We all know the old adage – patience is a virtue.
And for local drivers who find themselves sharing the road with farmers, it could be the virtue that keeps you and your vehicles from harm.
Planting season is an exciting time for farmers in the Valley.
But it’s also a time when they share the roads with other drivers while navigating equipment between fields, which can be dangerous when those drivers don’t accommodate them.
“We’re on the defense on this,” said Vigo County Farm Bureau President Marty Evans. “But they come up on us pretty fast, and sometimes they don’t realize the situation that we’re all getting into.”
Brad Burbrink says drivers should be prepared for a slower and more vigilant commute if they know they’re driving through farming territory.

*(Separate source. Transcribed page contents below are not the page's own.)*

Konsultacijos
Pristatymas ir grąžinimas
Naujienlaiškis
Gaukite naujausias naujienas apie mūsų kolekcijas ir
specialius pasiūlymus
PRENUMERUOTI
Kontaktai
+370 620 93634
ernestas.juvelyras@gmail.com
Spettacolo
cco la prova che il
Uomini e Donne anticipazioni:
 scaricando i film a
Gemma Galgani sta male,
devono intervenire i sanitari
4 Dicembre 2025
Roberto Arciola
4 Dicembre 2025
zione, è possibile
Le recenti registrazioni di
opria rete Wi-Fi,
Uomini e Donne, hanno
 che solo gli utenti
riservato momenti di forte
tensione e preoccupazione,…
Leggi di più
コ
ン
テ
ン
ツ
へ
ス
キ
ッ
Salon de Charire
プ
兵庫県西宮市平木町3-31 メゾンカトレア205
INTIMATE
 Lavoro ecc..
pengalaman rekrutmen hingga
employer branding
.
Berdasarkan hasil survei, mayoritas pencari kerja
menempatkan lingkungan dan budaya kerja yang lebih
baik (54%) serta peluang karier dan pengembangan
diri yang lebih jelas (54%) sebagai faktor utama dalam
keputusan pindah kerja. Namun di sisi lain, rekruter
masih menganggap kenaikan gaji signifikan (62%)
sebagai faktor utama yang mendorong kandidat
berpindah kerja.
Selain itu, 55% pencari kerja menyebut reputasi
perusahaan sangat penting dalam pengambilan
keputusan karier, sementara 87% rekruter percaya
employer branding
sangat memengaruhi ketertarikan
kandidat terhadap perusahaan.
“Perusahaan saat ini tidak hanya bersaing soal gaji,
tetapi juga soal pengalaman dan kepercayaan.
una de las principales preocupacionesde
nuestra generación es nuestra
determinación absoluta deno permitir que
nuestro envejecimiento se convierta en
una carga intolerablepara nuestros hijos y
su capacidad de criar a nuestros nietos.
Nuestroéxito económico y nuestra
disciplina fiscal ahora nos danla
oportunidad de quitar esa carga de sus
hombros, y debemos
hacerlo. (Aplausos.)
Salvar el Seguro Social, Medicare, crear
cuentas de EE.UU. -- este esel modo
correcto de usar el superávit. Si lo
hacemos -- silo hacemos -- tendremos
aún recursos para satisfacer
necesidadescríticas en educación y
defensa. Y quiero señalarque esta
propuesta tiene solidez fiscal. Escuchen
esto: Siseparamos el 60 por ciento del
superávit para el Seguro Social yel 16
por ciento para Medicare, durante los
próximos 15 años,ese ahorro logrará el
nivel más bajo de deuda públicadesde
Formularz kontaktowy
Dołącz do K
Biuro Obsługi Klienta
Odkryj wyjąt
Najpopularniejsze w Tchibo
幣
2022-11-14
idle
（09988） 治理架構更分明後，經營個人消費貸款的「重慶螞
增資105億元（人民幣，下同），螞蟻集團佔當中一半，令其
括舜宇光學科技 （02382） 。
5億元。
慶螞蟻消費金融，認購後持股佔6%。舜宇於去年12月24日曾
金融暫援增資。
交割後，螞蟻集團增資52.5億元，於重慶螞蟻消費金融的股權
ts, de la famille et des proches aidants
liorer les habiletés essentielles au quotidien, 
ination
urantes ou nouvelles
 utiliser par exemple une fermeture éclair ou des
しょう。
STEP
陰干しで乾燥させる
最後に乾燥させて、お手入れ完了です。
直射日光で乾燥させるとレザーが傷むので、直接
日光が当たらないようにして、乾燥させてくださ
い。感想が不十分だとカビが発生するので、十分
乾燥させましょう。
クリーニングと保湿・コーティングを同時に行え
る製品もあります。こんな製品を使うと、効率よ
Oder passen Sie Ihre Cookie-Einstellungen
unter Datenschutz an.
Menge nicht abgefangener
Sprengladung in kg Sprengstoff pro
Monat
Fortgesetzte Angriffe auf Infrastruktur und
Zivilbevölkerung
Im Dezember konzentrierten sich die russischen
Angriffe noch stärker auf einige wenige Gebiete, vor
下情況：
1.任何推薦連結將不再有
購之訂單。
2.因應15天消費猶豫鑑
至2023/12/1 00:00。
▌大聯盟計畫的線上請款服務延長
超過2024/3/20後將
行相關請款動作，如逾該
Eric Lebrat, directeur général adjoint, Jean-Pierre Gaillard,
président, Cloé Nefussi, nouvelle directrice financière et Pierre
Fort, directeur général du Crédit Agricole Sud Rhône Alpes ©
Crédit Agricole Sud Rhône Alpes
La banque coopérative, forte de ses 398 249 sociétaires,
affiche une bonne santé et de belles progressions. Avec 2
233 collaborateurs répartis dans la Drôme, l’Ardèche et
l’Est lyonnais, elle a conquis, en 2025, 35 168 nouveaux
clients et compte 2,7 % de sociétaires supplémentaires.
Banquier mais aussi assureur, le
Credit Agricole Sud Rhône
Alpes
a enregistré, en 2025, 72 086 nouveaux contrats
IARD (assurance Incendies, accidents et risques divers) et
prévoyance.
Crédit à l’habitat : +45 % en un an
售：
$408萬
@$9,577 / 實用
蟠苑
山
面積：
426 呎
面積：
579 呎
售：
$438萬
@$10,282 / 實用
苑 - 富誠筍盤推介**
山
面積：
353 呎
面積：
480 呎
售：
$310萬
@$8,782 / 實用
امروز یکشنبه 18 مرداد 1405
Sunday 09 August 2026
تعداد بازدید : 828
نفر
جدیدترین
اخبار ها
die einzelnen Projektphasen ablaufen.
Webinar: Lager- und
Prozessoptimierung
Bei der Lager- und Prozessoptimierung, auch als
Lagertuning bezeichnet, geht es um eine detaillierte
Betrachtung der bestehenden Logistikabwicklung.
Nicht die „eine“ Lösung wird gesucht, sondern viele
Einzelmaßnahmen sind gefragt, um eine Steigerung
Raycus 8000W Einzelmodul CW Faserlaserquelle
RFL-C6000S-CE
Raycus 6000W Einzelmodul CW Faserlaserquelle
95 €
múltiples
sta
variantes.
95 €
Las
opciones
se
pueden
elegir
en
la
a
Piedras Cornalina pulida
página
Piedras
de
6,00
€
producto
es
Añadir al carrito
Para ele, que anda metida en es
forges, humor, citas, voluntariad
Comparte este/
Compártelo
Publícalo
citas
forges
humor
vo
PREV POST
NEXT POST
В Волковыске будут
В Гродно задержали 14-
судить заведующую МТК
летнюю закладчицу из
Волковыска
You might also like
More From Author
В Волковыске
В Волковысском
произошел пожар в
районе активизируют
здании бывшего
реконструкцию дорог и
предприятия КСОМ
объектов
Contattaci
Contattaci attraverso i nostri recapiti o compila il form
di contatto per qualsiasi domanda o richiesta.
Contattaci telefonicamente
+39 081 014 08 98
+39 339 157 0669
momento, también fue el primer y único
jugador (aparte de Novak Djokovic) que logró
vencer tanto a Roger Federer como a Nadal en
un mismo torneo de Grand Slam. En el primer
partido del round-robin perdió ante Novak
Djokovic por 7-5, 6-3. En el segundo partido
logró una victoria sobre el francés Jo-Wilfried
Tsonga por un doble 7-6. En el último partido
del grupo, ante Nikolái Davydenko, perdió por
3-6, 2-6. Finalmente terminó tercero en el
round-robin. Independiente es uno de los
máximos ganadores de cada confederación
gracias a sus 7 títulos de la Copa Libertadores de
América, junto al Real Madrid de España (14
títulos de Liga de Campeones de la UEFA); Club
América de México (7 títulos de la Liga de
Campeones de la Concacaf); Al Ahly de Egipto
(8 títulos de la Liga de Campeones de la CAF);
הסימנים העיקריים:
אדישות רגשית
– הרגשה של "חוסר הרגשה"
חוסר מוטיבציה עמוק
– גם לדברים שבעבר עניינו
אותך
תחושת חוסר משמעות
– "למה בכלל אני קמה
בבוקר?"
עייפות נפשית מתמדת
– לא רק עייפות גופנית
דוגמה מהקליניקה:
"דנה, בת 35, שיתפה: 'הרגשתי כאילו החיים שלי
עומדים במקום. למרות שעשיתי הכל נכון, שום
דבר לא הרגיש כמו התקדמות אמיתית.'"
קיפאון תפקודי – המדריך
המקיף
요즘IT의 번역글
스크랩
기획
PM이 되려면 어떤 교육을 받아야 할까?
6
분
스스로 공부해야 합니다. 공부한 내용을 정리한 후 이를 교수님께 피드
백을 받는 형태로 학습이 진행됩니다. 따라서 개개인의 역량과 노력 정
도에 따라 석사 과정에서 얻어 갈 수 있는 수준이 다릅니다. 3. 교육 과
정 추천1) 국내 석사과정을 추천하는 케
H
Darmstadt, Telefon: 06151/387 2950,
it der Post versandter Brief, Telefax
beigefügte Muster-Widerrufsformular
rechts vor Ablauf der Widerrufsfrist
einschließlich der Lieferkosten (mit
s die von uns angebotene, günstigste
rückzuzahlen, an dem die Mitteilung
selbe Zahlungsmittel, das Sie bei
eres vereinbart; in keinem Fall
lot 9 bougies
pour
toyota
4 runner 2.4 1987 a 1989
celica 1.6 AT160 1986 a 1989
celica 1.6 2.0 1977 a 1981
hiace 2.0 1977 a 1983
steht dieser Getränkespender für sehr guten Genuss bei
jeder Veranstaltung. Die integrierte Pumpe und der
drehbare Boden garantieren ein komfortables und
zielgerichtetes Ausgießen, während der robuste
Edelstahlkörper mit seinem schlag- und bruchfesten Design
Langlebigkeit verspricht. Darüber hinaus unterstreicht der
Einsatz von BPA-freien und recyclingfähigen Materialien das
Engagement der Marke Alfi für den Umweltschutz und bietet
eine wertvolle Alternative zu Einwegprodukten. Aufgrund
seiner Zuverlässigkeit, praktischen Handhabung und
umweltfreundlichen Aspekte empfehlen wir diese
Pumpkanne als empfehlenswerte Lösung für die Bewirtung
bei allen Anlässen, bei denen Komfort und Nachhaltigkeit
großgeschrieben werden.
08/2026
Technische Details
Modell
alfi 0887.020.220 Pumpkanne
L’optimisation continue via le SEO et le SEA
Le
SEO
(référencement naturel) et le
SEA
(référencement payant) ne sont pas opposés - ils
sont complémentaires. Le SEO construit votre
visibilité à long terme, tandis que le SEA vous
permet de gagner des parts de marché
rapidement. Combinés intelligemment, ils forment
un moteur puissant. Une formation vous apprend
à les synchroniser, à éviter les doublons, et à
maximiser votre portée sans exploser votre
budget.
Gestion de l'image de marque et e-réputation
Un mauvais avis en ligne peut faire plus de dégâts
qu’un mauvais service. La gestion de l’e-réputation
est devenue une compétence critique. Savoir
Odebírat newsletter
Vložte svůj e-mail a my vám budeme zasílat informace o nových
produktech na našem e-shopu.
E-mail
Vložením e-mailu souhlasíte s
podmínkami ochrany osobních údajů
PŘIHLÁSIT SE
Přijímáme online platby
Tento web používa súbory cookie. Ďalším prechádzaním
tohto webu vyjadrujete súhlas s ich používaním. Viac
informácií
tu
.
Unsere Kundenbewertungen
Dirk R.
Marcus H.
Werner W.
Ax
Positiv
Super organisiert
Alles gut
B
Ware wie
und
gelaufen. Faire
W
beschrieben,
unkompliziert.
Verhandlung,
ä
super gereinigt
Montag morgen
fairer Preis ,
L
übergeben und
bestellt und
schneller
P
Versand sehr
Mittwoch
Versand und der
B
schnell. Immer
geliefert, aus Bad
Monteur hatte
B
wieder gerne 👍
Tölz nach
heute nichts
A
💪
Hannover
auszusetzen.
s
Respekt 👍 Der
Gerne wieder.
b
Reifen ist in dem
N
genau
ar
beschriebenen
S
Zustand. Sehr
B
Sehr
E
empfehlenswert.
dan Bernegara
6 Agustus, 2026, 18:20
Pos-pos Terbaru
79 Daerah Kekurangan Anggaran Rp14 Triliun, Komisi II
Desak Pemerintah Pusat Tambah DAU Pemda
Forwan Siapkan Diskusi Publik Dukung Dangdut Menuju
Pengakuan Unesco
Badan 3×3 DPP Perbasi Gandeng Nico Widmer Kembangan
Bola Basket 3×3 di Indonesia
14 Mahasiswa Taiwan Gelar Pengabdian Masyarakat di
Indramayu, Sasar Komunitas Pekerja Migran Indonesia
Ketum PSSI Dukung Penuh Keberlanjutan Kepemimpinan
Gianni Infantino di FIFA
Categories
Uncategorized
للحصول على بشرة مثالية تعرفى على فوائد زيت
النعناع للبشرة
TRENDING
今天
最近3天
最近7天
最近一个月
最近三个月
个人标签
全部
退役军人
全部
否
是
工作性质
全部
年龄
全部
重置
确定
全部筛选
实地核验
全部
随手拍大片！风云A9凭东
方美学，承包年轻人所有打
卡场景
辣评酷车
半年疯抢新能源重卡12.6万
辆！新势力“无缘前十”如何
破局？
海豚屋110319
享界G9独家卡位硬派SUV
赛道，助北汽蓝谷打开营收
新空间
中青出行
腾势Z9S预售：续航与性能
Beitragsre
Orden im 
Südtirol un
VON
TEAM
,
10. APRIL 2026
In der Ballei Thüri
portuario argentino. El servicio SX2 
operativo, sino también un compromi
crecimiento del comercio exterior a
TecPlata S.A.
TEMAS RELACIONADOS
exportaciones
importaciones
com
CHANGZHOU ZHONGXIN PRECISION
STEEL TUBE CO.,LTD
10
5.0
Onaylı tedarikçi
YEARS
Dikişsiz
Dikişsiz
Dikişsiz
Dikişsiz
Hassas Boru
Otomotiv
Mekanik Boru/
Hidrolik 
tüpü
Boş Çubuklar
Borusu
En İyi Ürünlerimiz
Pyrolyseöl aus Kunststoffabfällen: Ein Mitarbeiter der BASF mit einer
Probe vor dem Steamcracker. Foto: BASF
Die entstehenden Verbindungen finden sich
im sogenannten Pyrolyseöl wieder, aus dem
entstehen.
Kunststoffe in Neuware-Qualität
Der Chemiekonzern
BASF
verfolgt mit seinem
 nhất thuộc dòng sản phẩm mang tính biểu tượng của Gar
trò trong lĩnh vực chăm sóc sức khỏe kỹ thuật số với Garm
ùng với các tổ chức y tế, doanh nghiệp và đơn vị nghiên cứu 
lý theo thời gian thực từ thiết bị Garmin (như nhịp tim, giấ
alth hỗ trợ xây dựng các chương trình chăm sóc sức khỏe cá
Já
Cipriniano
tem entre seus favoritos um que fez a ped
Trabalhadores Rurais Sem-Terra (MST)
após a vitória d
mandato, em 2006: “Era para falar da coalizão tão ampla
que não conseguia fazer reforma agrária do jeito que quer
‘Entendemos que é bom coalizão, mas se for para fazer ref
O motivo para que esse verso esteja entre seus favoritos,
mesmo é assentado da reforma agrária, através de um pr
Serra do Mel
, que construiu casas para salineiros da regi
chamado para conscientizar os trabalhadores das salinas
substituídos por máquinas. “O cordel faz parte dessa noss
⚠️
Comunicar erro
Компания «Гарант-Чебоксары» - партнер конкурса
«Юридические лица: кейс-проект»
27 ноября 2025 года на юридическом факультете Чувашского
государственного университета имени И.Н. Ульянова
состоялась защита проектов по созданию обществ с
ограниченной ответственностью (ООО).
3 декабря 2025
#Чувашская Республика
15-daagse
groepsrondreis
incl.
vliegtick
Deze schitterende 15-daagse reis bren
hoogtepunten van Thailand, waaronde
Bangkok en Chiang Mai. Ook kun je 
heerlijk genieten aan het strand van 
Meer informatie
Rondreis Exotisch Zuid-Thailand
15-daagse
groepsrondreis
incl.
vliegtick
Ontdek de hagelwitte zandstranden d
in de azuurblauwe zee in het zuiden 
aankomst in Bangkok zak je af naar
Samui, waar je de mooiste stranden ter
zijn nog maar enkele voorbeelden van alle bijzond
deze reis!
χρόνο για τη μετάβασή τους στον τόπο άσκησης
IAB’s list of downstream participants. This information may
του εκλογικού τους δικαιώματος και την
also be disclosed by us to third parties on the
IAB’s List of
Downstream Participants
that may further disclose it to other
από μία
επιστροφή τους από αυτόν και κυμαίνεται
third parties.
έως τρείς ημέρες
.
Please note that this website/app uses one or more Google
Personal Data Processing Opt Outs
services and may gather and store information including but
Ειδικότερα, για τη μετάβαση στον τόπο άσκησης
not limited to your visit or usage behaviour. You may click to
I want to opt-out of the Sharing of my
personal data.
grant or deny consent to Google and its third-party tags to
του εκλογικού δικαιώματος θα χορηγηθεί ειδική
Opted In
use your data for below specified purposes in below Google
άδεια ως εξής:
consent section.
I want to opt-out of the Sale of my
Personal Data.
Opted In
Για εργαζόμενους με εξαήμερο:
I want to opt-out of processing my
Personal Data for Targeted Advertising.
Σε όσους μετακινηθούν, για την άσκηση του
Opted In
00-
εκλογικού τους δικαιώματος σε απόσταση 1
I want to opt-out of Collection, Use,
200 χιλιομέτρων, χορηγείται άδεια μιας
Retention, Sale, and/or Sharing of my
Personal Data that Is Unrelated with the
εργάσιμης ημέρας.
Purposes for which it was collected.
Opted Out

“When you fasten your seatbelt, be thinking ‘hey, I need to keep extra caution because there’s gonna be slow moving vehicles on the highways and on the county roads’,” said Burbrink.
Burbrink says rural roads offer challenges based on elevation of terrain as well as mere space.
“A lot of the issues are there’s not a lot of room or shoulders on the side of the roads and our equipment is tall and it’s long and it’s heavy,” said Burbrink.
Burbink adds that left turns are a huge problem, as drivers think farmers are slowing down to let them pass, when they’re actually just slowing to make those tricky, wide turns.
In the end, it’s all about everyone making it to their destinations safely, even if it means a few more minutes in the car.
“Just a little bit of patience on the roads goes a long way in helping us get to our job and helps get you to your job too,” said Evans.
Evans says that farmers have added more and more lights to their equipment over the years, which gives other drivers more time to acclimate to the farmer’s slower speed.
Planting season should be completed by the end of May, according to Evans, and then there will be less farm equipment on the roads.